Aunque los importantes eran el
Niño, la Virgen, San José, la vaca, el burro y los Reyes Magos, también lo eran
las ovejas y los pastores junto a algunos ángeles, aportando la alegría terrena
y la sacralidad celestial. La cercanía del resto de los personajes dependía del
estado estético y de la pequeñez de su condición. Igual, si se encontraba
dentro de la caja en que se guardaban “las cosas del pesebre” a nadie se lo
excluía del conjunto. Aunque careciese de una pata o su fealdad fuese evidente
no se le cuestionaba la pertenencia, al fin de cuentas el amor incondicional era
el mensaje central de la Navidad y en todo debía manifestarse.

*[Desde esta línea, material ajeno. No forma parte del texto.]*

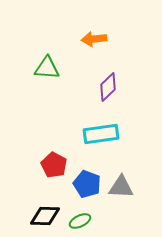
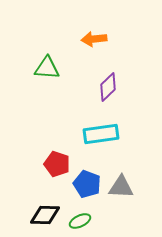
red pentagon: moved 3 px right, 1 px up; rotated 10 degrees counterclockwise
black diamond: moved 1 px up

Más allá del Nacimiento -que
siempre se lucía en un lugar en que no entorpeciera el paso- lo que acaparaba
la centralidad del reducido comedor era el arbolito: de esquelético tronco
forrado con papel crepe y despeluchadas ramas, se alzaba totalmente decorado
sobrepasando mi estatura con magnífica dignidad. Los adornos –antiquísimos desde
mi perspectiva- lucían sus metalizados reflejos bajo las guirnaldas de
lucecitas parpadeantes que hipnotizaban nuestra ansiedad infantil, mientras aguardábamos
la llegada de un huidizo Papá Noel que jamás quiso mostrársenos en persona. Coronando
el pino, un puntiagudo adorno de cristal coloreado remarcaba la dignidad del
evento.
Todo aquello era, para mí, perfecto.
Y así lo conservo más allá de los cuestionamientos que pudieran haber nacido de
posteriores razonamientos. Creo que la Navidad, además de su significado
religioso, tiene el poder de eternizar la inocencia de quienes tuvimos la
suerte de sentirla de pequeños, anidando en el corazón de una infancia feliz.
Con el paso de los años y las inevitables pérdidas familiares, podemos caer en
la trampa de la tristeza y la añoranza, pero aquel sentimiento puro aguarda en
nuestros corazones queriendo renacer cada nueva Navidad para ser compartido. Hagamos
lo imposible para que no se nos apague nunca esa llama.